When he returned from hospital he seemed better than ever and determined to make the changes he needed to make. A very creative period followed and he worked with Jeremy Smith on the WindUpToys material. This resulted in a critically acclaimed album – ‘Double exposure’ – which was very successfully launched at Bar Open to a packed house. Seeing how happy he was at that point was incredibly gratifying.
Meanwhile we continued with our collaborations and decided that we would do at least one entire collaborative album. Subsequently he had another heart attack – once again whilst doing music – but this time when he re emerged from hospital it was clear that his health was now severely compromised. Around this time I had to take a bit of a step back from music both for career reasons and because of a record label that was stuffing me around. We did however collaborate on a number of tracks for my first release as ‘Sunsaria’ in 2010.

The ‘Australien’ became album of the month of August on ‘Musical Starstreams’ in the US – an electronic music radio show syndicated to over 200 commercial stations. Better still the album made it into the Top Twenty albums of the year in 2010 alongside Ryuichi Sakamoto, Kaya Project, Steve Roach and Blue Tech. A lot of this was due to the popularity of the track ‘Revolutionary’ which Bo and I collaborated on. This track was then used by a number of compilations such as RMG’s ‘Chill Out Vol 3’.

We were justifiably proud.

But in terms of our collaboration album things had slowed right down. Bo had completed a dizzying array of tracks, but he found deciding which ones to use, track listings and so forth very hard going. Music in general was a slog for him and emotionally fraught. It was tough to see his decline. There were times when I would catch up with him and be genuinely shocked by the changes. He went through a number of procedures that must have been horrifying, including one where they electronically reset the tempo of his heart. This then had a flow on effect with elevated anxiety. 

Despite all this we agreed that we had at least two complete albums. Right before he went into hospital for the last time I caught up with him and he was far more upbeat and had started working on music again. Despite his ongoing ill health it was almost a shock when he was admitted to hospital this last time. Seeing him in the ICU was heartbreaking. He wasn’t coherent and I didn’t expect to see him again. I sat there holding his hand because it seemed to comfort him and I didn’t know what else to do.  But then they moved him to cardiology and when I visited him there he seemed much better and was even making me laugh. It didn’t seem right – a man that ill making me laugh. But that was Bo. It seemed like he might hang on quite a bit longer, but it was not to be. A few days later he was dead.

Bo has left behind a huge body of work. His released work is the tip of the iceberg. He meticulously recorded and catalogued everything, and I do mean everything.

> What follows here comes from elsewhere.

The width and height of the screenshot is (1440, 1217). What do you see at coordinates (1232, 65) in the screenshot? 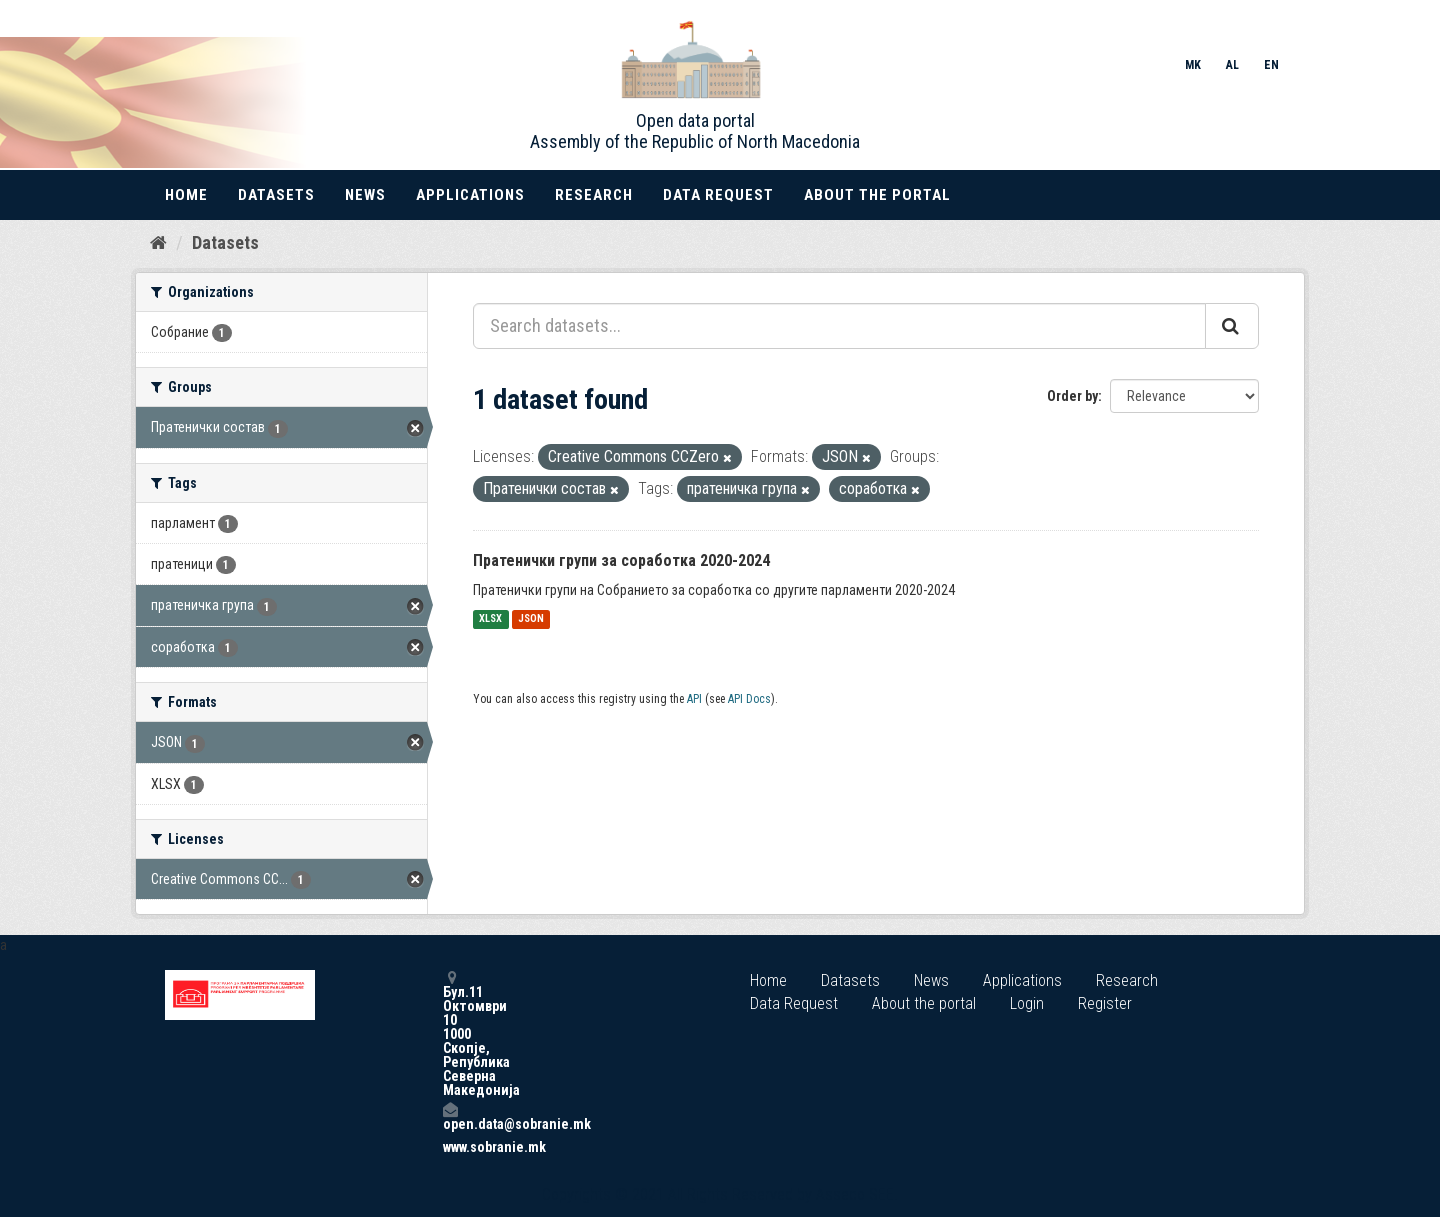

He had kept every release we had ever worked on and every release variant. He had kept every mix he ever did – sometimes literally a dozen different versions of a tune.

I will aim to release two albums initially – ‘Swampland’ and ‘Darkness Descends’ – and will curate the rest as time permits. There is a huge amount to go through and digest. It is all of a high quality. Listening to it is hard going at times – music is an emotional thing and each track defines a moment in time and a neural pathway to some particular experience. 

The night after Bo died I woke up around 3AM and had the strongest impression of his presence. He seemed happy, almost relieved. I was reading that quantum physicists believe they have evidence that something of us continues after we die, and I like to think of Bo’s spirit floating through the ether, making fine adjustments to the sonic vibrations of Creation. 

He will be missed is the biggest understatement I can think of.